*Task requirements*: In the entries that follow, find the line containing "La fête internationale"; from there, copy every line exactly through the line containing "营业网点 (1355, 16)".

(Source data)

┏━━

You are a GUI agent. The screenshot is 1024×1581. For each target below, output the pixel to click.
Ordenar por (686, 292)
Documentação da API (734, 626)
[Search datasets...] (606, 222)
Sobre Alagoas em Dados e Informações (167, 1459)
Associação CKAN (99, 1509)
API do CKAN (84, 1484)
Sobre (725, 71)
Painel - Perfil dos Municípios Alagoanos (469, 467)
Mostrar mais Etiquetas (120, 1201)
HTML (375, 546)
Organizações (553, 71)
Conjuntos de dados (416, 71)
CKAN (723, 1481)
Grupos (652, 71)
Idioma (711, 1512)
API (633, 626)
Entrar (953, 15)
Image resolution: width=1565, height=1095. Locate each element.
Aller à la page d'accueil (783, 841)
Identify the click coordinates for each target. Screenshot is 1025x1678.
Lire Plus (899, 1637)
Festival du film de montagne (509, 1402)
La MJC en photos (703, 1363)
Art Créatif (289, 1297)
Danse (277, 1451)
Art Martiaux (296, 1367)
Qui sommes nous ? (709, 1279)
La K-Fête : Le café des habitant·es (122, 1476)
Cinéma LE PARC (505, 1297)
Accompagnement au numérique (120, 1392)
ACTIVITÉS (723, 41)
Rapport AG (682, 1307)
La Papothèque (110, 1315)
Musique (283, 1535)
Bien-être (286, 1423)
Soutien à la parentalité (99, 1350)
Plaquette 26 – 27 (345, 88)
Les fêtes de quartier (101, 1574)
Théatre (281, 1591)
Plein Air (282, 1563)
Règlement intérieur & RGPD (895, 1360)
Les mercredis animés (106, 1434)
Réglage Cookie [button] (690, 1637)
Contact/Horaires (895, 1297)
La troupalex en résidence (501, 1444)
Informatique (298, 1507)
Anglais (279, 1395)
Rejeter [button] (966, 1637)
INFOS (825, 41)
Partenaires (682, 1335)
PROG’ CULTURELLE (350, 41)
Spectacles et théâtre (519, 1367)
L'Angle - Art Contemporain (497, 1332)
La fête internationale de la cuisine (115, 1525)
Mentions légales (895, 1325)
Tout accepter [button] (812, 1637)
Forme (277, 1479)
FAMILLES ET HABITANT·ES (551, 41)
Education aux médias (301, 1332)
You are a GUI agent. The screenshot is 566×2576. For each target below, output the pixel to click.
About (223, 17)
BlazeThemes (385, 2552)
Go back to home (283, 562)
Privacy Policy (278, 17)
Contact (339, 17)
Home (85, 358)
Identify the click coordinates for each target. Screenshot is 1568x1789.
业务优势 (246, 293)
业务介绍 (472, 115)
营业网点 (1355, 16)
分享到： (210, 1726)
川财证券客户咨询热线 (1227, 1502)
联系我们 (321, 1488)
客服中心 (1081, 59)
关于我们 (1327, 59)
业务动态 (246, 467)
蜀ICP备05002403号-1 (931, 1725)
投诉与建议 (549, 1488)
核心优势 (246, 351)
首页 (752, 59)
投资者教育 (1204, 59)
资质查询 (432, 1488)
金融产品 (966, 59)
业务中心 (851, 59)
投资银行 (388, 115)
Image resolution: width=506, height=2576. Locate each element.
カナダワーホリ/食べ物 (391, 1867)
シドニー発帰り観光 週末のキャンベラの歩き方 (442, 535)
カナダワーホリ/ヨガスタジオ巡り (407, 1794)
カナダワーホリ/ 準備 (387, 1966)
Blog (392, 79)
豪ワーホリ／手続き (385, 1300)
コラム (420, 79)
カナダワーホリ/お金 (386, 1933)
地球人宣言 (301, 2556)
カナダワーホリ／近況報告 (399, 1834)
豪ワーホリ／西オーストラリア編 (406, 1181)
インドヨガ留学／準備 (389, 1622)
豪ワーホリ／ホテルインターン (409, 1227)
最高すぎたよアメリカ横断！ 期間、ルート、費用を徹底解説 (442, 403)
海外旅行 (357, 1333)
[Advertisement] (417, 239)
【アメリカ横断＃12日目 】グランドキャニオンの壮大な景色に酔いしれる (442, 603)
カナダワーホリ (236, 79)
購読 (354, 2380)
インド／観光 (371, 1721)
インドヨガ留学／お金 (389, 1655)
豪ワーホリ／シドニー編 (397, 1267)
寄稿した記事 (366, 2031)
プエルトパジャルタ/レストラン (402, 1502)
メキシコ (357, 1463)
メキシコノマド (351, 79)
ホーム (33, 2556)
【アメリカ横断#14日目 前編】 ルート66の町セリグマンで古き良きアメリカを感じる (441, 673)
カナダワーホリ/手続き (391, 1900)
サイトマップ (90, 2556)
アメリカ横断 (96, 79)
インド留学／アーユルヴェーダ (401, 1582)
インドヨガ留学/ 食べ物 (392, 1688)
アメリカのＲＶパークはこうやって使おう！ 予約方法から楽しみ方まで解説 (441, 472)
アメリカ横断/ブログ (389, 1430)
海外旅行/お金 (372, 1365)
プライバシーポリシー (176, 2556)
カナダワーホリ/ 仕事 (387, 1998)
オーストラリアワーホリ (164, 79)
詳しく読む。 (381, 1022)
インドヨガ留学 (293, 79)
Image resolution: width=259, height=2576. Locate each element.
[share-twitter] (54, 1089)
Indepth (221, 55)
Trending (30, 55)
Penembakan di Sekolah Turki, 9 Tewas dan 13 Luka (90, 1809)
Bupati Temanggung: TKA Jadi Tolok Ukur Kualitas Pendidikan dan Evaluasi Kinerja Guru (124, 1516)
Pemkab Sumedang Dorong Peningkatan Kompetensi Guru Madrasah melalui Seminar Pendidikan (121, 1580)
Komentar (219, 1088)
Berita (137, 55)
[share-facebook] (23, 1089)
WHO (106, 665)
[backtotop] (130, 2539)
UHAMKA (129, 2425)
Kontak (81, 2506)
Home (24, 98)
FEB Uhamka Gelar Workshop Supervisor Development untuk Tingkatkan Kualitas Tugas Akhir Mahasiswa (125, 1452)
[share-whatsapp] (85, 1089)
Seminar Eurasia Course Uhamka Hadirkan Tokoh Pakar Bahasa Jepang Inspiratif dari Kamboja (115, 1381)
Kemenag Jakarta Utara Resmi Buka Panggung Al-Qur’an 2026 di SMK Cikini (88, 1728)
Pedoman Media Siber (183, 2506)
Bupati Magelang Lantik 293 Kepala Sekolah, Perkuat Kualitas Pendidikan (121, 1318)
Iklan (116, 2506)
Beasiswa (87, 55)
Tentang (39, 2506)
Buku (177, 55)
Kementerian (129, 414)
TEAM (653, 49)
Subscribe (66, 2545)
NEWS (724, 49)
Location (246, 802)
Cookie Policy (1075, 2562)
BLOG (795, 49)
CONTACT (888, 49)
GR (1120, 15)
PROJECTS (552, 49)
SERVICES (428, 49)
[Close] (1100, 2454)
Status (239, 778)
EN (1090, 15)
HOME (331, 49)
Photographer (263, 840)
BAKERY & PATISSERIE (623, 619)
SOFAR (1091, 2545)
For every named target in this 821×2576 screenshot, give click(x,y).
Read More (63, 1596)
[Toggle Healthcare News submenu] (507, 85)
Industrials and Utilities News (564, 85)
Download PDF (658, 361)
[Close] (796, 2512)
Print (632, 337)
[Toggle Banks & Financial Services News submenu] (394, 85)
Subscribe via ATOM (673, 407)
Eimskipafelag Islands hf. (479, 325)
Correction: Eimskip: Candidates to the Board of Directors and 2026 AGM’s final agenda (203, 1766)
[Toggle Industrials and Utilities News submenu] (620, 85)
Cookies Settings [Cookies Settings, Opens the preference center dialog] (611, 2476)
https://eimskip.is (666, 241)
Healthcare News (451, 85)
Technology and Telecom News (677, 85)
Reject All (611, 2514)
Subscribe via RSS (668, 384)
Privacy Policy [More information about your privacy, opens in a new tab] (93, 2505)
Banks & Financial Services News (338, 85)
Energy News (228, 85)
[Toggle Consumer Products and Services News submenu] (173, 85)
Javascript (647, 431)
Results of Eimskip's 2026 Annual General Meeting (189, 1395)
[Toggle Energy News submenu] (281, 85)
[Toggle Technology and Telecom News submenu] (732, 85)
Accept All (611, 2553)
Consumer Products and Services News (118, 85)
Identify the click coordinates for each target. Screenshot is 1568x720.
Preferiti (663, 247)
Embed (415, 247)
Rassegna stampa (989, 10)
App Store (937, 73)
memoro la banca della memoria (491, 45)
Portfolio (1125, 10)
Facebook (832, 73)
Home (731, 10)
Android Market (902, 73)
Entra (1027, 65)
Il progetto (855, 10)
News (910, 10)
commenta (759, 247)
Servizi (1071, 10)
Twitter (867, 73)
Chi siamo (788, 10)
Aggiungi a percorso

┗━━

*Result of the exercise*:
La fête internationale de la cuisine (115, 1525)
Mentions légales (895, 1325)
Tout accepter [button] (812, 1637)
Forme (277, 1479)
FAMILLES ET HABITANT·ES (551, 41)
Education aux médias (301, 1332)
You are a GUI agent. The screenshot is 566×2576. For each target below, output the pixel to click.
About (223, 17)
BlazeThemes (385, 2552)
Go back to home (283, 562)
Privacy Policy (278, 17)
Contact (339, 17)
Home (85, 358)
Identify the click coordinates for each target. Screenshot is 1568x1789.
业务优势 (246, 293)
业务介绍 (472, 115)
营业网点 (1355, 16)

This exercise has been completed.